Through such details, MacPherson creates a world where women seem spectators to their own lives and yet struggle to take control. The story reminds us that in the almost fifty years since 1971, little has changed. Camille views motherhood as an oppressive site used by a patriarchal society to control women. She is, of course, judged by everyone—other characters in the book and perhaps some readers too—for not being sufficiently motherly. At the same time, Camille judges Robin for being too motherly while Robin, reading Greer and Steinem, feels motherhood is a “choice” and she is not “just” a mother. Even Maybe holds her emotions inside, channeling her hopes about her mother into a scrap book and pinning her worth on her mother fitting into a socially accepted standard of “woman” and “mother.”
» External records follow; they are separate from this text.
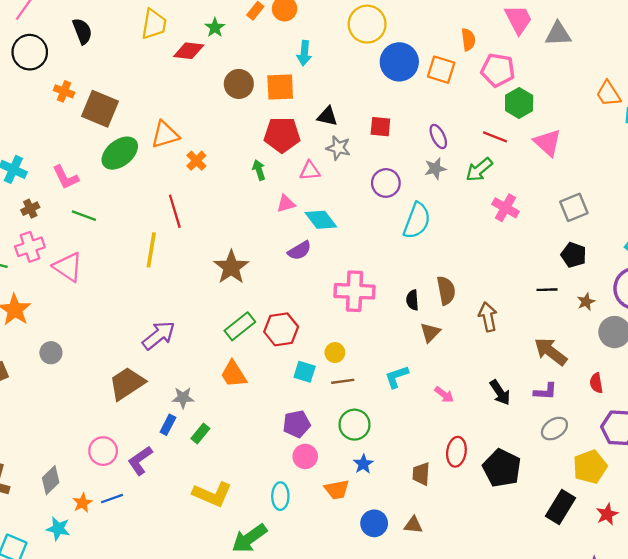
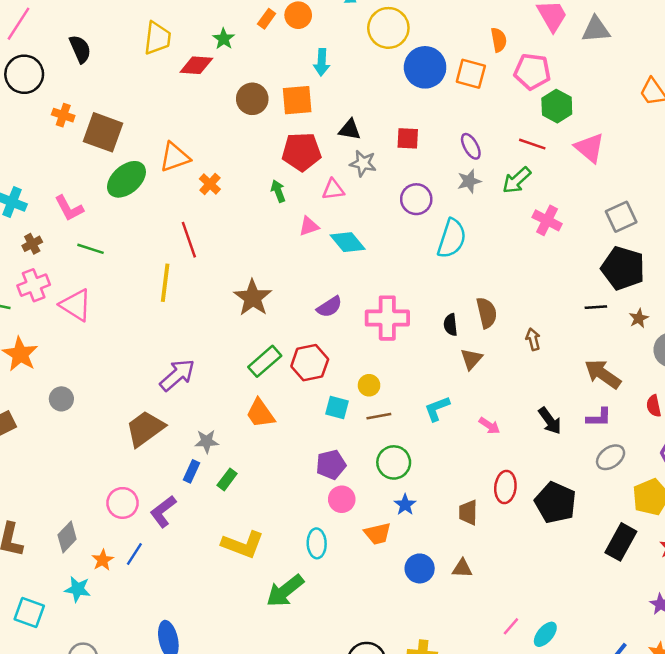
purple semicircle: (299, 251) -> (329, 307), moved
black pentagon: (574, 255) -> (623, 268), size x1.6
brown arrow: (488, 317) -> (533, 339), size x0.7
blue line: (112, 499) -> (134, 554), turned -35

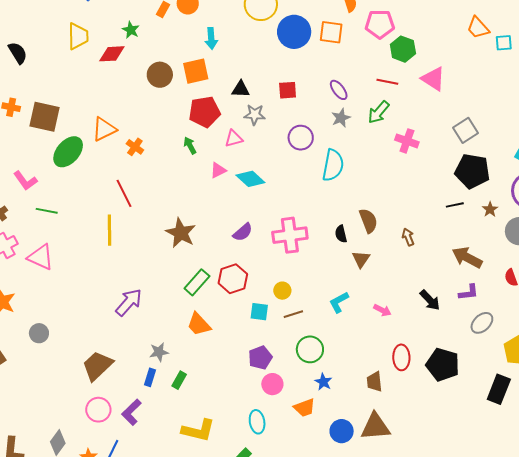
brown trapezoid: (145, 429) -> (97, 366), moved
brown triangle: (462, 568) -> (375, 427), size x1.8

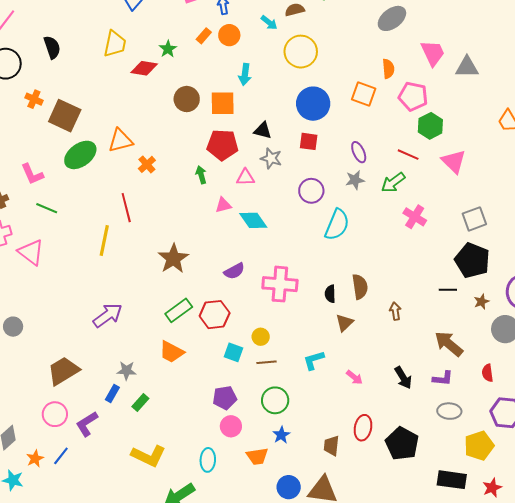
blue circle: (294, 32) -> (313, 104), moved
gray ellipse: (482, 323) -> (449, 411), turned 35
orange trapezoid: (199, 324) -> (172, 352), turned -32
black rectangle: (499, 389) -> (452, 480), turned 64

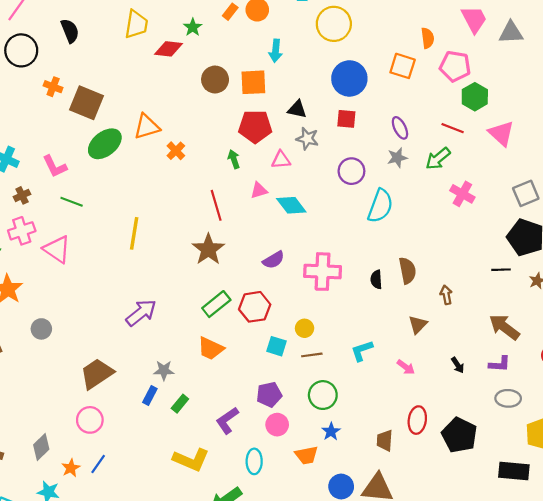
red line: (126, 208) -> (216, 205), moved
brown triangle: (344, 323) -> (418, 325), moved
black arrow: (403, 378) -> (458, 365), size x0.7
purple L-shape: (87, 424) -> (227, 420), moved

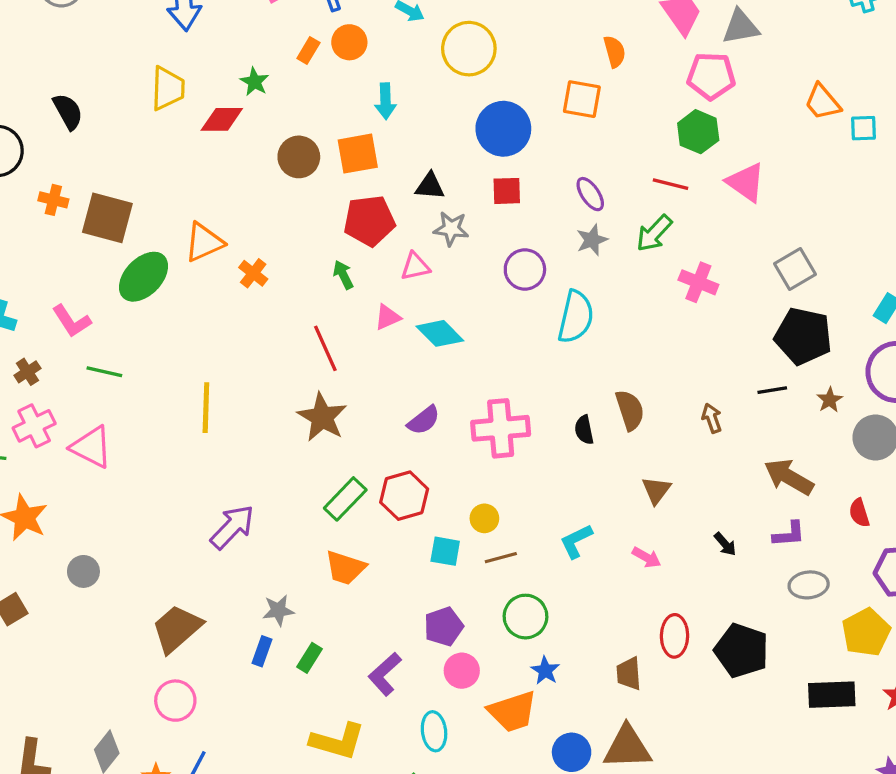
pink pentagon: (455, 66) -> (711, 76), moved
brown arrow: (446, 295) -> (712, 418), moved
orange trapezoid: (306, 455) -> (513, 711), size x1.4

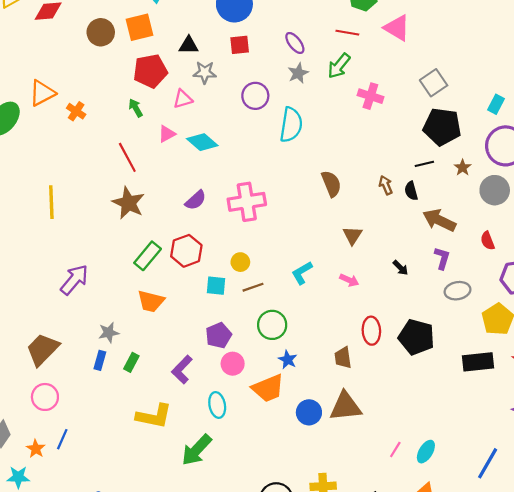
black semicircle: (584, 430) -> (411, 191), moved
purple L-shape: (789, 534) -> (442, 258), turned -65

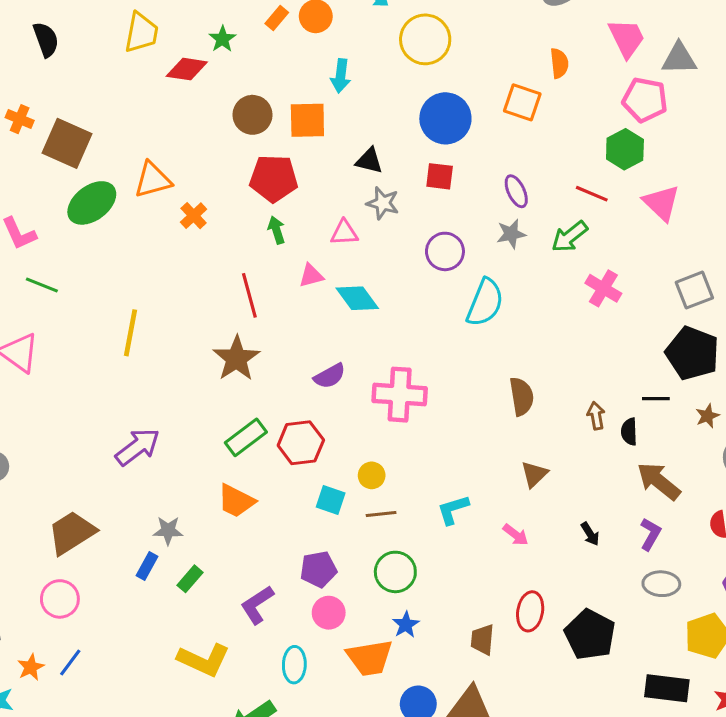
red pentagon: (150, 71) -> (274, 178), moved

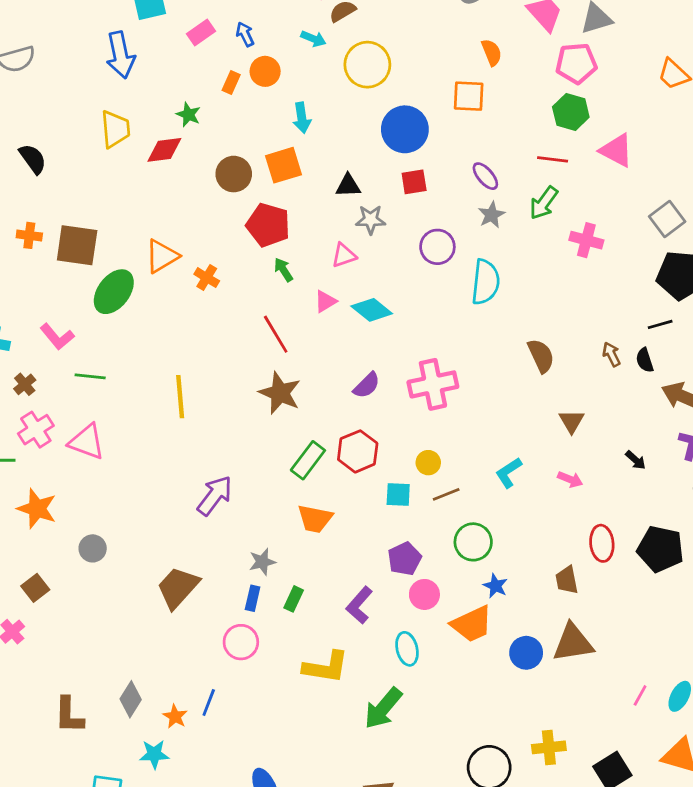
red pentagon: (274, 178) -> (268, 225), turned 30
pink circle: (60, 599) -> (241, 642), moved

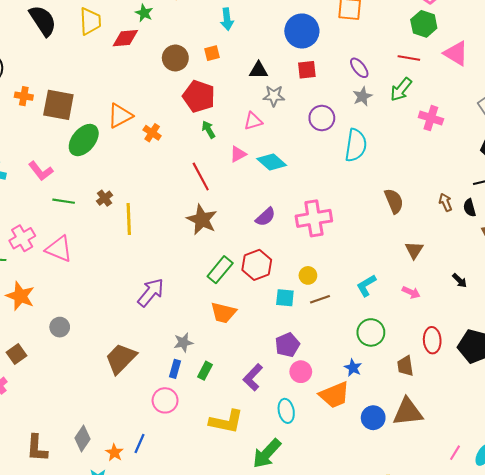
black semicircle: (33, 159) -> (43, 21), moved, size x1.4
orange square: (284, 165) -> (212, 53), size x0.6
brown cross: (25, 384) -> (105, 198), moved
green circle: (473, 542) -> (371, 332), moved

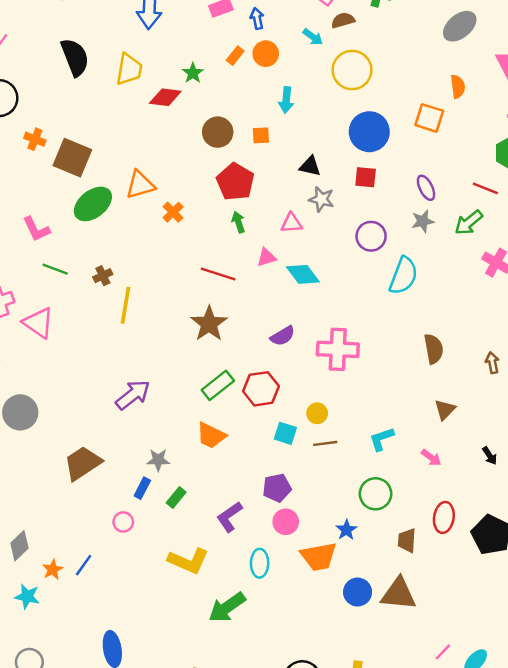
red line: (201, 176) -> (218, 274), turned -56
gray circle: (60, 327) -> (20, 412), size x1.5
pink circle: (165, 400) -> (123, 522), size x0.7

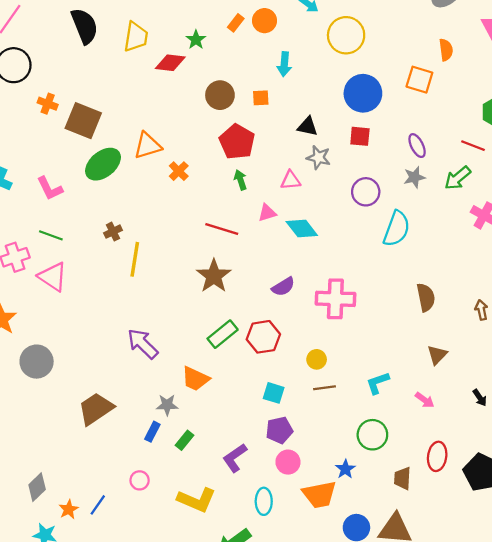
green line: (55, 269) -> (51, 235), moved
purple arrow: (133, 395) -> (143, 344), turned -96
cyan square: (285, 433) -> (274, 393), moved
orange trapezoid: (211, 435) -> (195, 379), moved
pink circle: (123, 522) -> (140, 480), moved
The issue of choice runs deep in MacPherson’s story, as it did in 1971—and now. Many feminists argue that choice is for the privileged and this is often implied in the novel, as the women sometimes choose one oppression over another. Camille says, we are all still “exploring what it really means to be a woman” within “all these constraints. All these expectations.”
I try to imagine how an adult Maybe would look back on the summer Camille returned. Would she see her mother in a different light? Camille’s truth “split open” Maybe’s life but would it have been better for her to live a lie, with a mother that did not want that role? Mothers come in many forms. As we learn, none of the women in What We Once Believed tells another the truth about their life, which leaves Maybe to create an unrealistic portrait of motherhood, womanhood. Maybe an adult Maybe (such an apt name for her character) would realize that the perfect mother, the one she envisioned, cannot exist. So why, in 2017, do we insist on telling each other and our daughters and ourselves that she can?